Virtual environments affected

[ ] macOS 10.15
[ ] Ubuntu 16.04 LTS
[x] Ubuntu 18.04 LTS
[ ] Windows Server 2016 R2
[ ] Windows Server 2019

Expected behavior

Same speed than before.

Actual behavior

If we take a closer look at the later log, we noticed that the execution had been paused for 2 hours between the following actions:

2020-03-03T17:56:19.4378710Z codalab_worker_1
2020-03-03T19:04:26.1814197Z [CodaLab] Running tests

nikita-bykov commented 4 years ago

Hello @gimenete, @BrightRan! We double checked that there were no changes in the images that may affect the customer's build. We also used the same commit that the customer used in Jan.27.2020 for build and we got the same result as the client (the same time of the build, about 20 minutes) Probably the issue may be related to user's changes in repository and not to changes in our images.

candicegjing commented 4 years ago

Hello @nikita-bykov, thank you very much for helping us investigate this issue. We double-checked our commits after Jan.27.2020, they shouldn't lead the build paused for 2 hours in the middle. We currently have our build on Travis, and it has been stable around 30 minutes.

One thing I noticed that when I was playing with Git Action platform is that if I build the docker images from local and follow the rest of the other steps, it can still fall into the 20 mins time window. However, if I pull the docker images and run the rest of the test instead of building images locally, it will randomly pause for some time during the middle of the tests (not in the image pulling stage). Not sure if this information would be helpful though.

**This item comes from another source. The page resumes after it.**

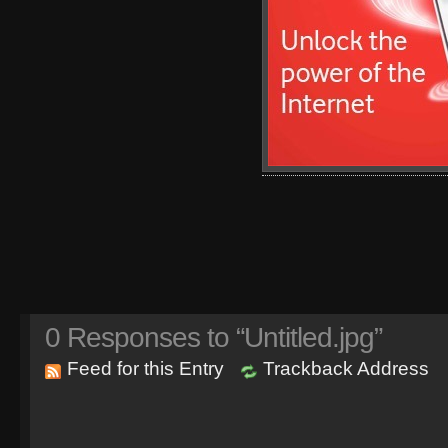
0
Responses to “Untitled.jpg”
Feed for this Entry
Trackback Address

candicegjing commented 4 years ago

Actually, I just reverted our code to the commit on Jan.27.2020 at https://github.com/candicegjing/codalab-worksheets/runs/518107689, it runs for more than 1 hour now. I think this issue still persists in our repo. Please let us know if we can provide any information that would be helpful to investigate this issue.

al-cheb commented 4 years ago

Hello, @candicegjing After some investigation I have reproduced the issue on clean Azure Ubuntu 18.04 vm without any pre-installed software .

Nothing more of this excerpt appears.